When you get some extension for your webstore, you install it and expect to work smoothly. If you are satisfied with results, you think how smart developers are. Customers are unaware that developers usually don’t deliver extensions bug-free at once, but quality assistants must reject badly developed modules and indicate all their weak points. The quality level of any development company is largely based on decent testing. I will tell you how it is done in BelVG.
Testing extensions for eCommerce platforms, such as Magento and Prestashop – is a complex task that requires a special approach. Since modules are only the part of large applications, we should foresee their code impact on the whole system. Planning to release high quality products, we need to check all extension features as well as to explore the effect of user’s potential actions on the entire system. Each link must be verified, each form must be filled in and submitted, each transaction must be conducted and tracked.
Therefore, it is very important to start testing as early as possible and include it in the development schedule to make sure that all features are tested and some time is left to find and fix possible bugs.
Besides functional testing, which is one of the most important, but not the only one, extension aspects should also be checked for:
- Usability of a new module (Usability Testing);
- Extensions compatibility with different Prestashop and Magento versions, as well as their correct work under
various operating systems and client software (Compatibility Testing, Integration Testing); - New functions impact on the system performance in general;
- User interface convenience and its efficiency.
Not only customers, but also developers creating modules want their products to have fewer defects. BelVG testing process is a part of the development life cycle and aimed to identify bugs at all stages of the project.
For each module we write test reports, describing all known bugs. They contain detailed information about problems: a full description of bugs and their status, screenshots, representation steps, repetition frequency, the influence of bugs on other application features, and priority.
Every found bug is submitted to the programmer, who developed the extension. Developers fix their bugs based on the bug description and its priority. When the bug is fixed, the module will be delivered to a quality assistant again, who “closes” the bug (i.e. its status will be switched to Closed), or “reopens” it if the problem remains unsolved.
Feedback from our customers provides a great help for the testing process. They may point out some problems they would like to eliminate, and we review them attentively and then submit to developers to find a proper solution.
Do you want to know more about testing and the daily work of quality assurance service?
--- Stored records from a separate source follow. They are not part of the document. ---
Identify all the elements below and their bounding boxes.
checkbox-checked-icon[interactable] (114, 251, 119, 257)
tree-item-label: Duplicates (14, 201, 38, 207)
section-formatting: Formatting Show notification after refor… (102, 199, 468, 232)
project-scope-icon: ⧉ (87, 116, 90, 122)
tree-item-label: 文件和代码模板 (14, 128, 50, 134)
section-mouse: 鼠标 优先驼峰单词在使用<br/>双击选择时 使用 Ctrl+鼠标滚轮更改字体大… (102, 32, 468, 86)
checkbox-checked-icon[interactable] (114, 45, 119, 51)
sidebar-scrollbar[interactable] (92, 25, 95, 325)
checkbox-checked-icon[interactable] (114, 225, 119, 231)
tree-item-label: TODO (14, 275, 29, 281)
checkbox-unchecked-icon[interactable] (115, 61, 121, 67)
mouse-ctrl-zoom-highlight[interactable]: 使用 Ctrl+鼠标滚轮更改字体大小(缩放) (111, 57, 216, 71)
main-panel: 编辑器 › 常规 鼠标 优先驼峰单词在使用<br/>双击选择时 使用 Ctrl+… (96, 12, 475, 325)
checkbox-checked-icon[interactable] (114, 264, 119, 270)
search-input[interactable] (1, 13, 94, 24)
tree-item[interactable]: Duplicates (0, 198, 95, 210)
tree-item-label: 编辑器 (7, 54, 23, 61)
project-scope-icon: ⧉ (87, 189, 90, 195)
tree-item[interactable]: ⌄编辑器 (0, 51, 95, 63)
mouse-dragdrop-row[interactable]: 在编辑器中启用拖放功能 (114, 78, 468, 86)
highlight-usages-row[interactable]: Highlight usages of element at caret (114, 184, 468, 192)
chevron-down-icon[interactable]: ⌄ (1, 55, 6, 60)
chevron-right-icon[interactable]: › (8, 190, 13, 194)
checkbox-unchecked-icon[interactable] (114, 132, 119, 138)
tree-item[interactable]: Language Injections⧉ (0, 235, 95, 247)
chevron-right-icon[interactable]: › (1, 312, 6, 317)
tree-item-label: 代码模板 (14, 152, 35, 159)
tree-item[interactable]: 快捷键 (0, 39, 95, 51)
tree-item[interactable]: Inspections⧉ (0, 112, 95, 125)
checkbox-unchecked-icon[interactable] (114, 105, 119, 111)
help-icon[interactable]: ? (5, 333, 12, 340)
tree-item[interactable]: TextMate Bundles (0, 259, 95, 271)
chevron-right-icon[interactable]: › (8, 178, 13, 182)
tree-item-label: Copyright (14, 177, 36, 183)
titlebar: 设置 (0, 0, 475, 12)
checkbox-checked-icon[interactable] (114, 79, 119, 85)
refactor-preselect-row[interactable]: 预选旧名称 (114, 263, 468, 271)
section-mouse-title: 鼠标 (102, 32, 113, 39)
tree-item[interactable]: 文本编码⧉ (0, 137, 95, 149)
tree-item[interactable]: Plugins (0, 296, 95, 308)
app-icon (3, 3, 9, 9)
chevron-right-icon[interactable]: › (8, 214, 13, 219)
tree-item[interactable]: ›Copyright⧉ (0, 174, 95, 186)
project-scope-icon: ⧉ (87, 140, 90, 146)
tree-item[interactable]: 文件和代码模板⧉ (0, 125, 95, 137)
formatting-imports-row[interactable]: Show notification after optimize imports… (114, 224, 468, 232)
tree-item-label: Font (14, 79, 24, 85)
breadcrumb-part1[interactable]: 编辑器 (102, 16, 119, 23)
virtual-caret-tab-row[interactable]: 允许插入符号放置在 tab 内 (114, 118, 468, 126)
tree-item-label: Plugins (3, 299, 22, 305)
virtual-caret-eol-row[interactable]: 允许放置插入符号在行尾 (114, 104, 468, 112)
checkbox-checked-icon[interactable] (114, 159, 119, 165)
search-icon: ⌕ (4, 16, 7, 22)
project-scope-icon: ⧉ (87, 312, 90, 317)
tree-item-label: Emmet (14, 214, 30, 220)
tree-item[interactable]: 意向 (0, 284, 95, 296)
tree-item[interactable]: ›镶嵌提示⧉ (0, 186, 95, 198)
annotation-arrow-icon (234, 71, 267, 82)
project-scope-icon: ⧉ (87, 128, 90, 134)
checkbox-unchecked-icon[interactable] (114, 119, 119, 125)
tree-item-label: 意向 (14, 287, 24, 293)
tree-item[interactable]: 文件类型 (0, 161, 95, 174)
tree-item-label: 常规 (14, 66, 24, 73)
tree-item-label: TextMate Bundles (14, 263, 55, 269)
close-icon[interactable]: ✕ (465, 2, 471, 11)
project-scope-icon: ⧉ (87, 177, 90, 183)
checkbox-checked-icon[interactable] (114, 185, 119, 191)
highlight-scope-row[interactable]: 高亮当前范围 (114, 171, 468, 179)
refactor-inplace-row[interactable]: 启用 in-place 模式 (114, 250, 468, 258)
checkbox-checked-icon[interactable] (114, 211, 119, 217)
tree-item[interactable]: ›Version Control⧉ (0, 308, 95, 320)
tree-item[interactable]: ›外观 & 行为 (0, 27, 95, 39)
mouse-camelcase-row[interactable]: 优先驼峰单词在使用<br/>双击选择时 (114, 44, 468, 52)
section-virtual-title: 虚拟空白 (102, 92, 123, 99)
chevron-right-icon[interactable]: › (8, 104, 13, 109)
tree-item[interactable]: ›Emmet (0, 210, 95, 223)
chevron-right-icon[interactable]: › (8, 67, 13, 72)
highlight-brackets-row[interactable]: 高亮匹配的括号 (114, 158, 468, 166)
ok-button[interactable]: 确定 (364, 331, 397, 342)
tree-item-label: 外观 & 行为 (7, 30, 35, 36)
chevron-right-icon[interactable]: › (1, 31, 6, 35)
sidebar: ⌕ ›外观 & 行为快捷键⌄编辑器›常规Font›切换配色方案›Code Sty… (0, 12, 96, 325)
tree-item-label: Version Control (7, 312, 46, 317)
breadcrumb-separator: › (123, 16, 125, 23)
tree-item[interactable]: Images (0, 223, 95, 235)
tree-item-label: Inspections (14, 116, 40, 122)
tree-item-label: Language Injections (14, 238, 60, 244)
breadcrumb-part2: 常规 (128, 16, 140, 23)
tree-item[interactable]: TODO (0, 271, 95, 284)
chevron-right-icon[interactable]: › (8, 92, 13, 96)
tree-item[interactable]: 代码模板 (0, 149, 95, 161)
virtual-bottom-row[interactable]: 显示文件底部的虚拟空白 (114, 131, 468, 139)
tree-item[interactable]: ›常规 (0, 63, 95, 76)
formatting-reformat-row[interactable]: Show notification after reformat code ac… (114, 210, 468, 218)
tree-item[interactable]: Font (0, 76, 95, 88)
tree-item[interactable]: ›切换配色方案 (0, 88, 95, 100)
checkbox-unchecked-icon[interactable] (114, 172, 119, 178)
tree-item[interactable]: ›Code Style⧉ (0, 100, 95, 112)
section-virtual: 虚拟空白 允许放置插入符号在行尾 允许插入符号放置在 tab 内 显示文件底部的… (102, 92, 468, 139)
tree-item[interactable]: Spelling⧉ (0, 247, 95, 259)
Feel free to post questions and comments below.
Ben,
Thanks for your question. I guess that you are interested in testing extensions for new Magento and Prestashop versions. The question seems relevant because of the recent Magento 1.7 release.
First, you need to review all changes of the new release: what was changed, added, or removed. Then you need to correlate changes with functions of the tested extension and analyze the potential impact of these changes on the module.
In this case, for compatibility-testing I would advise you to run tests, which affect all functionality of the module. Nothing should be excluded, because there is no guarantee that the functional, tested on older versions, will work correctly on the new ones. I want to remind you that Magento and Prestashop are very large and specific systems, and we cannot predict how changes in their code will affect the business logic of third-party extensions.
Hope it helps.
Hello, can you describe your methodology for version compatibility testing?